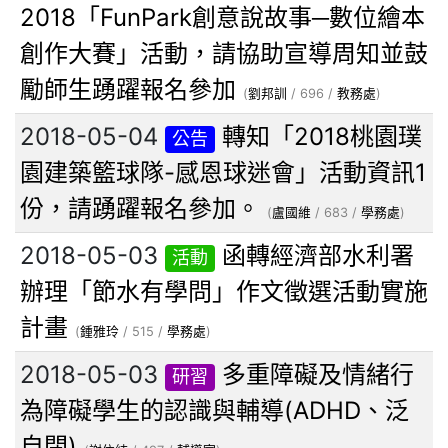
2018「FunPark創意說故事─數位繪本
創作大賽」活動，請協助宣導周知並鼓
勵師生踴躍報名參加
(
劉邦訓
/ 696 /
教務處
)
2018-05-04
轉知「2018桃園璞
公告
園建築籃球隊-感恩球迷會」活動資訊1
份，請踴躍報名參加。
(
盧國維
/ 683 /
學務處
)
2018-05-03
函轉經濟部水利署
活動
辦理「節水有學問」作文徵選活動實施
計畫
(
鍾雅玲
/ 515 /
學務處
)
2018-05-03
多重障礙及情緒行
研習
為障礙學生的認識與輔導(ADHD、泛
自閉)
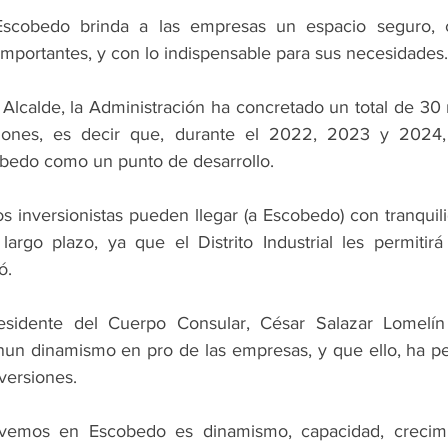
Escobedo brinda a las empresas un espacio seguro, 
 importantes, y con lo indispensable para sus necesidades.
l Alcalde, la Administración ha concretado un total de 30 
iones, es decir que, durante el 2022, 2023 y 2024,
obedo como un punto de desarrollo.
s inversionistas pueden llegar (a Escobedo) con tranquili
largo plazo, ya que el Distrito Industrial les permitirá
ó.
esidente del Cuerpo Consular, César Salazar Lomelín
un dinamismo en pro de las empresas, y que ello, ha pe
nversiones.
emos en Escobedo es dinamismo, capacidad, crecimien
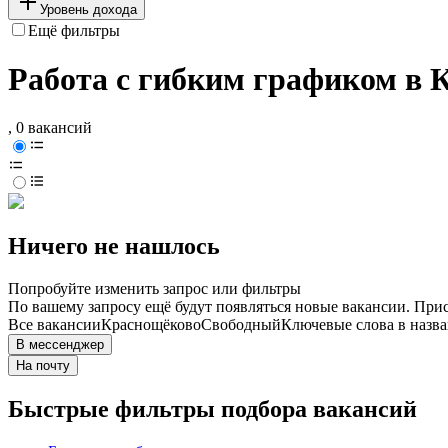
Уровень дохода
Ещё фильтры
Работа с гибким графиком в 
, 0 вакансий
Ничего не нашлось
Попробуйте изменить запрос или фильтры
По вашему запросу ещё будут появляться новые вакансии. При
Все вакансии
Краснощёково
Свободный
Ключевые слова в назва
В мессенджер
На почту
Быстрые фильтры подбора вакансий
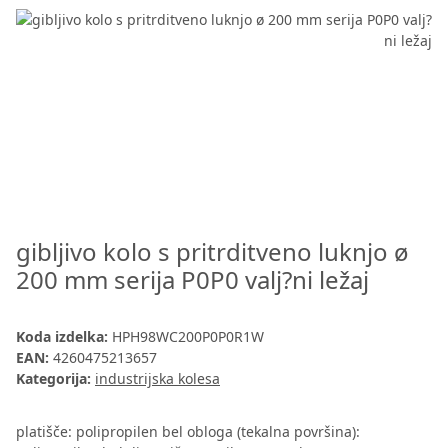
gibljivo kolo s pritrditveno luknjo ø
200 mm serija P0P0 valj?ni ležaj
Koda izdelka:
HPH98WC200P0P0R1W
EAN:
4260475213657
Kategorija:
industrijska kolesa
platišče: polipropilen bel obloga (tekalna površina):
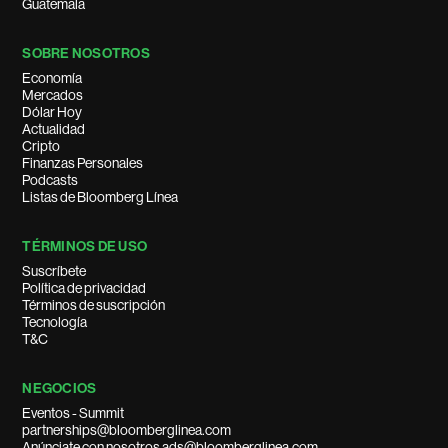
Guatemala
SOBRE NOSOTROS
Economía
Mercados
Dólar Hoy
Actualidad
Cripto
Finanzas Personales
Podcasts
Listas de Bloomberg Línea
TÉRMINOS DE USO
Suscríbete
Política de privacidad
Términos de suscripción
Tecnología
T&C
NEGOCIOS
Eventos - Summit
partnerships@bloomberglinea.com
Anúnciate con nosotros ads@bloomberglinea.com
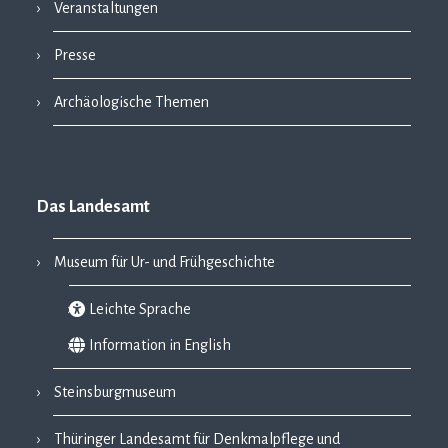
Veranstaltungen
Presse
Archäologische Themen
Das Landesamt
Museum für Ur- und Frühgeschichte
Leichte Sprache
Information in English
Steinsburgmuseum
Thüringer Landesamt für Denkmalpflege und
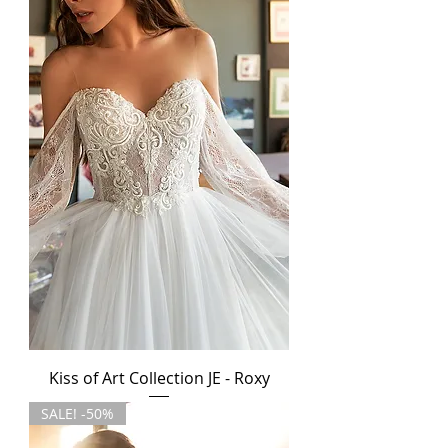
Kiss of Art Collection JE - Roxy
SALE! -50%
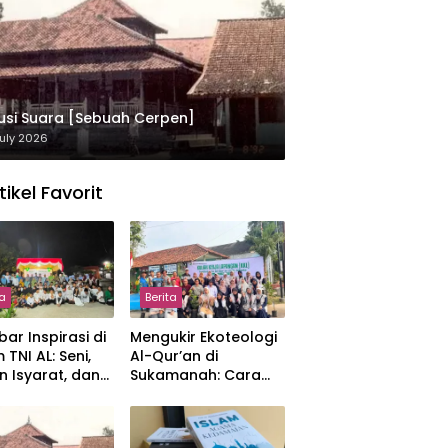
usi Suara [Sebuah Cerpen]
uly 2026
tikel Favorit
ta
Berita
ar Inspirasi di
Mengukir Ekoteologi
 TNI AL: Seni,
Al-Qur’an di
n Isyarat, dan
Sukamanah: Cara
sahan yang
Mahasiswi IIQ
at
Jakarta Menjaga
Bumi Jonggol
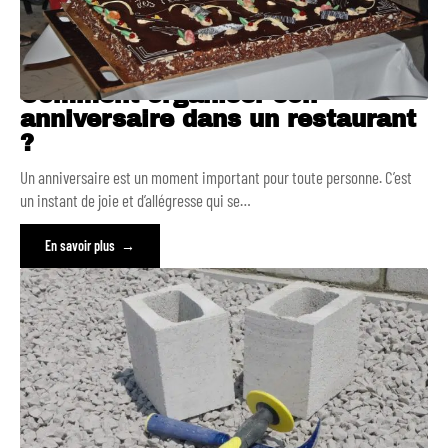
Comment organiser son
anniversaire dans un restaurant
?
Un anniversaire est un moment important pour toute personne. C’est
un instant de joie et d’allégresse qui se
…
En savoir plus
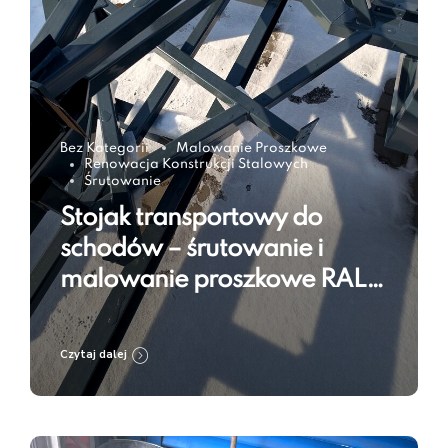
Bez Kategorii
Malowanie Proszkowe
Renowacja Konstrukcji Stalowych
Śrutowanie
Stojak transportowy do
schodów – śrutowanie i
malowanie proszkowe RAL
7016
Czytaj dalej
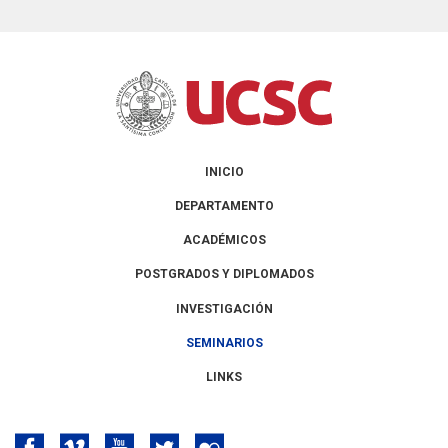
INICIO
DEPARTAMENTO
ACADÉMICOS
POSTGRADOS Y DIPLOMADOS
INVESTIGACIÓN
SEMINARIOS
LINKS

# # #

ACTIVITY: Count, in the records above, the lines that contain "bloomberglinea", and write only the resulting number.

ANSWER BOX: 2